**THE PROBLEM:** Beginning with the line that has "Segment regions of <item>right", please write out the remaining lines of the material exactly, the last one included.

◆ ◆ ◆ ◆ ◆ ◆ ◆

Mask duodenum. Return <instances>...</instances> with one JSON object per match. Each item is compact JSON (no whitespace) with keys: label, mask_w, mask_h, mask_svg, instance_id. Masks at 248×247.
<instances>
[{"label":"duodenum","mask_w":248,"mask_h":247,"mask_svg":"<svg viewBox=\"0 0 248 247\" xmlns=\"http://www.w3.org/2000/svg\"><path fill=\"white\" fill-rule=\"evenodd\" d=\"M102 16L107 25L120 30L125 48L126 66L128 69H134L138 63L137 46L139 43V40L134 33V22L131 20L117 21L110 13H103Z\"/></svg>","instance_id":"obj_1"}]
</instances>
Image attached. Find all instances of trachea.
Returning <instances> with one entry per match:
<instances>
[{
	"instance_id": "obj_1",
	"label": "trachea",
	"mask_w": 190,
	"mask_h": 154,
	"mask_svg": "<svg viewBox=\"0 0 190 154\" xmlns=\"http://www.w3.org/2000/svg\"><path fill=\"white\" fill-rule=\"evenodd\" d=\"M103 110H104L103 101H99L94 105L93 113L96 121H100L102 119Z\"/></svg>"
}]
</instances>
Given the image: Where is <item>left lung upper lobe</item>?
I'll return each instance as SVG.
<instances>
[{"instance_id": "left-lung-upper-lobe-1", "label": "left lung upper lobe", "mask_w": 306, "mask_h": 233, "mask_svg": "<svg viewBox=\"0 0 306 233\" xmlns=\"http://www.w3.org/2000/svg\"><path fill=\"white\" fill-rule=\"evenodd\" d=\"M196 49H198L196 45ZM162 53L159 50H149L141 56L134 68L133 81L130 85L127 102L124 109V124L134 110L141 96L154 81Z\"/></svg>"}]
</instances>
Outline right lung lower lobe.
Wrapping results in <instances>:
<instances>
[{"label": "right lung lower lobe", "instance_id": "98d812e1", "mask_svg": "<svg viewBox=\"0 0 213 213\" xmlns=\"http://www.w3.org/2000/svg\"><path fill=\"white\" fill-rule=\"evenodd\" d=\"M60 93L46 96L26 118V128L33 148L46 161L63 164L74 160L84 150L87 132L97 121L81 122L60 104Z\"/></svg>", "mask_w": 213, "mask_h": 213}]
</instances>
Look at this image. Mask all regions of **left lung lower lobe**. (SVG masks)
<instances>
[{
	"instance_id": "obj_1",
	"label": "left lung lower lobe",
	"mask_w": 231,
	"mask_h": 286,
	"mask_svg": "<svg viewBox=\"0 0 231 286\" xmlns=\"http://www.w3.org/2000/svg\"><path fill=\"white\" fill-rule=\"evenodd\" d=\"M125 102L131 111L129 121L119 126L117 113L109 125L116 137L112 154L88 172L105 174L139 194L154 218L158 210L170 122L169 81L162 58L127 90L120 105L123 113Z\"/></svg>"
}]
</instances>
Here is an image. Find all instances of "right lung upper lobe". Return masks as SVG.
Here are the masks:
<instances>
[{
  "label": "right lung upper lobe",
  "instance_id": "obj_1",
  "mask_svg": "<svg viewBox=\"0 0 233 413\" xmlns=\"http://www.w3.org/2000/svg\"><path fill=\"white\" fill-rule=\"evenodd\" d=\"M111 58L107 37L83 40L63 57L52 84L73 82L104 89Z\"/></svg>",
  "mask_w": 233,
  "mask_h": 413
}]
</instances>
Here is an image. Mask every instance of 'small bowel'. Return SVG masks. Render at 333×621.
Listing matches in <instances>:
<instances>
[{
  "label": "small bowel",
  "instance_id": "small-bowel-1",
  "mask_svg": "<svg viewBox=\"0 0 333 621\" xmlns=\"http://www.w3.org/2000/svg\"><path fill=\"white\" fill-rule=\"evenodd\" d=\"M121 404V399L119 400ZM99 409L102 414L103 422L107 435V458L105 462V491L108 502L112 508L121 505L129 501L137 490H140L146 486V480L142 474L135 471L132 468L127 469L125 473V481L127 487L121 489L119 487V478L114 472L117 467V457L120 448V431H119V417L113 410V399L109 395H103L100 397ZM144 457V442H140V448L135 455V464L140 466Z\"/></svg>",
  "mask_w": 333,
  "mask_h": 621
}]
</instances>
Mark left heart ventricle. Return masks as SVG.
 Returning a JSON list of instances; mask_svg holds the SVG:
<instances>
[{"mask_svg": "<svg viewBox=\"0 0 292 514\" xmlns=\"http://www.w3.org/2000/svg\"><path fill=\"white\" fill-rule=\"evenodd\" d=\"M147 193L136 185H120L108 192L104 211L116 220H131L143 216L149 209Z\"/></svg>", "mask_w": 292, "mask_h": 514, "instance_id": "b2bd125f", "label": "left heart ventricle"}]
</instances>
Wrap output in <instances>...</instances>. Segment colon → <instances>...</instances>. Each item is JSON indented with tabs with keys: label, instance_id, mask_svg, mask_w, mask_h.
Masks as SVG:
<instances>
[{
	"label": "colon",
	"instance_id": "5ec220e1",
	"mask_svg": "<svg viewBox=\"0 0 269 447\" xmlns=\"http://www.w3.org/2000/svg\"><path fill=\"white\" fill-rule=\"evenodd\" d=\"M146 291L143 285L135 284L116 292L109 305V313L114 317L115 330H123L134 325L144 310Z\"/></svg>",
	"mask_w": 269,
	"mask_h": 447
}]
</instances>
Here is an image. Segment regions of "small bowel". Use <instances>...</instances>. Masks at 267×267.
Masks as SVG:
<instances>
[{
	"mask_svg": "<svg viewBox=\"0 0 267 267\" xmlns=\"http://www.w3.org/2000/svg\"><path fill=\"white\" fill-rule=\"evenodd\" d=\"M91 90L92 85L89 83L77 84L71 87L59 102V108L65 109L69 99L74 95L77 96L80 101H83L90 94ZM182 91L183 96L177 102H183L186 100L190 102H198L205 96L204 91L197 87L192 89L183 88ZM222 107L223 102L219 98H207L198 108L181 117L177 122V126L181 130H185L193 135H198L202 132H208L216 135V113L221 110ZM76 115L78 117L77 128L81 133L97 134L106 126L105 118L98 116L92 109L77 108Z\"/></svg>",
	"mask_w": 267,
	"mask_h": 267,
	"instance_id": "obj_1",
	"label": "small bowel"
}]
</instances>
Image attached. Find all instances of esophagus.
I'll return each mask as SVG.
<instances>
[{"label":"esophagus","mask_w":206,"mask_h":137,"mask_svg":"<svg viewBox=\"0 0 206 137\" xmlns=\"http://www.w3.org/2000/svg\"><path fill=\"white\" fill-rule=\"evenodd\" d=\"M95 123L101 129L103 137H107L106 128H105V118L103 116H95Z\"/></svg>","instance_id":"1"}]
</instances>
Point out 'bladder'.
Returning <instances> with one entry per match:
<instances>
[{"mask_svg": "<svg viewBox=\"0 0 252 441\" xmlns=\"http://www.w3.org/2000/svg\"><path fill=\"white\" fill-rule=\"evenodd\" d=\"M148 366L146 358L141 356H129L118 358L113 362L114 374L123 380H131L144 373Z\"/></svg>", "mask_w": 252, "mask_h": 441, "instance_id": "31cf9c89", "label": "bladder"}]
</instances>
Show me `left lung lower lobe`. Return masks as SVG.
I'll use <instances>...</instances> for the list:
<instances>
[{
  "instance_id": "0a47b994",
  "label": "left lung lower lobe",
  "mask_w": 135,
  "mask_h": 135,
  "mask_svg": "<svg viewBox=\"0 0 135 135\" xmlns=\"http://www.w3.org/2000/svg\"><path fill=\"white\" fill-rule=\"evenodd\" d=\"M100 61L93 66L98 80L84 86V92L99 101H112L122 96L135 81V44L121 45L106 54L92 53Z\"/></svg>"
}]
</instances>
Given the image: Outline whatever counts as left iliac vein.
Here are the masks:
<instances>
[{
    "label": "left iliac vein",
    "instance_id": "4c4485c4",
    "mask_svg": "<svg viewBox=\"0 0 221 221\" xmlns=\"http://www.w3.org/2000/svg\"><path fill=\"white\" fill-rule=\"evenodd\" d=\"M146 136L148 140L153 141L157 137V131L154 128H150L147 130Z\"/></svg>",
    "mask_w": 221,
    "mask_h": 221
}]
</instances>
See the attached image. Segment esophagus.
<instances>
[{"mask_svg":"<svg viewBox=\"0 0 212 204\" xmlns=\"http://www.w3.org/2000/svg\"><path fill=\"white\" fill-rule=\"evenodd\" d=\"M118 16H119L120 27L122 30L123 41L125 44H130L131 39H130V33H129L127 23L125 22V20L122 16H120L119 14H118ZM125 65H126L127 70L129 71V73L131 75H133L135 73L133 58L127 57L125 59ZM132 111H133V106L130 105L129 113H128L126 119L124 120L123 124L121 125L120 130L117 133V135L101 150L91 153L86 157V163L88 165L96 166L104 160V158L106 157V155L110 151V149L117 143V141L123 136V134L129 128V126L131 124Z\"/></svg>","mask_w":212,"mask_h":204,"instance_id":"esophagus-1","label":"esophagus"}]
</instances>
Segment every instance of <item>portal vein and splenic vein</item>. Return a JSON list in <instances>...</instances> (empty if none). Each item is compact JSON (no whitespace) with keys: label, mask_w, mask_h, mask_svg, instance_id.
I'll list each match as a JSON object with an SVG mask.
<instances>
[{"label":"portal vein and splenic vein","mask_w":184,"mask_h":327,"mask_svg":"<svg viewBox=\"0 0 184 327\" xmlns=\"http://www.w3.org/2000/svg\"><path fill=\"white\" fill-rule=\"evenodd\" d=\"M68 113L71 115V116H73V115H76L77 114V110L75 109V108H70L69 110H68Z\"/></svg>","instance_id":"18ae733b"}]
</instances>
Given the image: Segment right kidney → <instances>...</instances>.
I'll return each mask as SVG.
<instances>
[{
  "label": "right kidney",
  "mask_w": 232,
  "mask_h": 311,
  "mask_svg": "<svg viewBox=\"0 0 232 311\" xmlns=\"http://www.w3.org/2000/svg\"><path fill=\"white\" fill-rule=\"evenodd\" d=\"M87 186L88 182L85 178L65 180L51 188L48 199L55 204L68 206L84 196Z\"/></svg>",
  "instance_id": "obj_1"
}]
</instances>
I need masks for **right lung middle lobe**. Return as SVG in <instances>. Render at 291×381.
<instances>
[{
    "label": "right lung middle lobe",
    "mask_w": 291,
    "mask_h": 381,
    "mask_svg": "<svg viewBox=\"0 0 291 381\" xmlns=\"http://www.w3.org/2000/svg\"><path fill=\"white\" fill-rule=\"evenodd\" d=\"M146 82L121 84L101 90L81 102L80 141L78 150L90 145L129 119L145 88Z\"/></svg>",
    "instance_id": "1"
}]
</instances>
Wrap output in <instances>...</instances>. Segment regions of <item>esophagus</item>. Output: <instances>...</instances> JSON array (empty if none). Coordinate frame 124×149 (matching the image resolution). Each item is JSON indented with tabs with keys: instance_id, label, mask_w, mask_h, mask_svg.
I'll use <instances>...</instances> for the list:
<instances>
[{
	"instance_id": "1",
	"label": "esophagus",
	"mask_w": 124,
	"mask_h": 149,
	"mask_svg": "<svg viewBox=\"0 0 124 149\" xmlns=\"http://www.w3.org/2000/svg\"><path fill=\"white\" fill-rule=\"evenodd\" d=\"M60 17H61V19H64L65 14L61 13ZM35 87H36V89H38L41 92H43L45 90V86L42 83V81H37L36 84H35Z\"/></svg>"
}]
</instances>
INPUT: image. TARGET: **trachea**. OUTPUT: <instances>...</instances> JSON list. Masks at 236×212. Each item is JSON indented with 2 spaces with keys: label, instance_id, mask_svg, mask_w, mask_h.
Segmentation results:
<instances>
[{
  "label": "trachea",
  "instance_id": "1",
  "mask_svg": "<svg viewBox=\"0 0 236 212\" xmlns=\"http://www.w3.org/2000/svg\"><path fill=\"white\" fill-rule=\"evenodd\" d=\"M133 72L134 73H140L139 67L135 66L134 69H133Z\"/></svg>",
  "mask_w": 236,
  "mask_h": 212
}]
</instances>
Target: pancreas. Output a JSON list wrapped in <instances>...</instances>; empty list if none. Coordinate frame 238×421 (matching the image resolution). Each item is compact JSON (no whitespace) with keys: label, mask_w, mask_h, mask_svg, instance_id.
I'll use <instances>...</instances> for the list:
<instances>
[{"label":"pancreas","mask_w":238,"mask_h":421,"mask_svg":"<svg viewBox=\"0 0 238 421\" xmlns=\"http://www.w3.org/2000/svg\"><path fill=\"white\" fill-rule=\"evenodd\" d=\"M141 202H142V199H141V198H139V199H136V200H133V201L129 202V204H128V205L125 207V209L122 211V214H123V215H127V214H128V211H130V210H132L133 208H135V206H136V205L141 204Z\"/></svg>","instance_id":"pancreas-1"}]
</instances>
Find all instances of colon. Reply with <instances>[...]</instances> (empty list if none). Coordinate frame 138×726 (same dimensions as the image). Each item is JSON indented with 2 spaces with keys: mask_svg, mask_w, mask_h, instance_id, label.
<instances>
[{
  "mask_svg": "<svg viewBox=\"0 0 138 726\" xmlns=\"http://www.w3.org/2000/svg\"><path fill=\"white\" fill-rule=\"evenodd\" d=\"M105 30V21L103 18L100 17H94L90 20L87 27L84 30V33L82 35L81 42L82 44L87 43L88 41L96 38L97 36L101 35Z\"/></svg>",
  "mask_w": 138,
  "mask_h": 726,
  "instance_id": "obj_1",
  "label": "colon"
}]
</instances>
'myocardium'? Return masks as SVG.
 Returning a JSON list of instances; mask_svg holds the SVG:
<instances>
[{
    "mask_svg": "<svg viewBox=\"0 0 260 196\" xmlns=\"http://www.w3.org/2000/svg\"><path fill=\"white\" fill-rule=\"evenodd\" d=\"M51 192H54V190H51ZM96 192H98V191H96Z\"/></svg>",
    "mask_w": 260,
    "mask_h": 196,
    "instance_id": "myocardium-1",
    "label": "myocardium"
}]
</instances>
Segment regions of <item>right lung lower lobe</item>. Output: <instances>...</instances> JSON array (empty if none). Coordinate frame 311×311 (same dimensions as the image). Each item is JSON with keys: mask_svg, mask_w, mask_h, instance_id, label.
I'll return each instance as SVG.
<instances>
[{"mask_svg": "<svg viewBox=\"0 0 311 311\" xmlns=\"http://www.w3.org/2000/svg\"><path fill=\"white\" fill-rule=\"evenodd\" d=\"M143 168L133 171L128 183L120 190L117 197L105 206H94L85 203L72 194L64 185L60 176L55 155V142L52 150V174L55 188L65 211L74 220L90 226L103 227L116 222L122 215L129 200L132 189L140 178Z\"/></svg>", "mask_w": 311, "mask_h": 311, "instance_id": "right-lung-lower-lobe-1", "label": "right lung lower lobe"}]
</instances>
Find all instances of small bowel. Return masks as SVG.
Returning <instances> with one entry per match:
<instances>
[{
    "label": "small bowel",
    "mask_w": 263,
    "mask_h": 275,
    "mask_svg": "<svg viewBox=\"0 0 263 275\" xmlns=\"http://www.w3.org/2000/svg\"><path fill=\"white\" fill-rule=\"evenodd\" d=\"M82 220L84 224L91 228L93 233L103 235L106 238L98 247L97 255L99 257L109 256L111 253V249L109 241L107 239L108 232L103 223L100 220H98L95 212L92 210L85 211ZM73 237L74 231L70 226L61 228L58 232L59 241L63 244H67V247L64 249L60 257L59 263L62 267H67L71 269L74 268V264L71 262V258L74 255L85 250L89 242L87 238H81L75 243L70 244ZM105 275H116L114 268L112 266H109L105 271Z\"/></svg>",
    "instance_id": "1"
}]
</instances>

◆ ◆ ◆ ◆ ◆ ◆ ◆

**TASK OUTPUT:**
Segment regions of <item>right lung lower lobe</item>. Output: <instances>...</instances> JSON array (empty if none). Coordinate frame 311×311 (same dimensions as the image). Each item is JSON with keys: mask_svg, mask_w, mask_h, instance_id, label.
I'll return each instance as SVG.
<instances>
[{"mask_svg": "<svg viewBox=\"0 0 311 311\" xmlns=\"http://www.w3.org/2000/svg\"><path fill=\"white\" fill-rule=\"evenodd\" d=\"M143 168L133 171L128 183L120 190L117 197L105 206H94L85 203L72 194L64 185L60 176L55 155V142L52 150V174L55 188L65 211L74 220L90 226L103 227L116 222L122 215L129 200L132 189L140 178Z\"/></svg>", "mask_w": 311, "mask_h": 311, "instance_id": "right-lung-lower-lobe-1", "label": "right lung lower lobe"}]
</instances>
Find all instances of small bowel. Return masks as SVG.
Returning <instances> with one entry per match:
<instances>
[{
    "label": "small bowel",
    "mask_w": 263,
    "mask_h": 275,
    "mask_svg": "<svg viewBox=\"0 0 263 275\" xmlns=\"http://www.w3.org/2000/svg\"><path fill=\"white\" fill-rule=\"evenodd\" d=\"M82 220L84 224L91 228L93 233L103 235L106 238L98 247L97 255L99 257L109 256L111 253V249L109 241L107 239L108 232L103 223L100 220H98L95 212L92 210L85 211ZM73 237L74 231L70 226L61 228L58 232L59 241L63 244H67V247L64 249L60 257L59 263L62 267H67L71 269L74 268V264L71 262V258L74 255L85 250L89 242L87 238H81L75 243L70 244ZM105 275H116L114 268L112 266H109L105 271Z\"/></svg>",
    "instance_id": "1"
}]
</instances>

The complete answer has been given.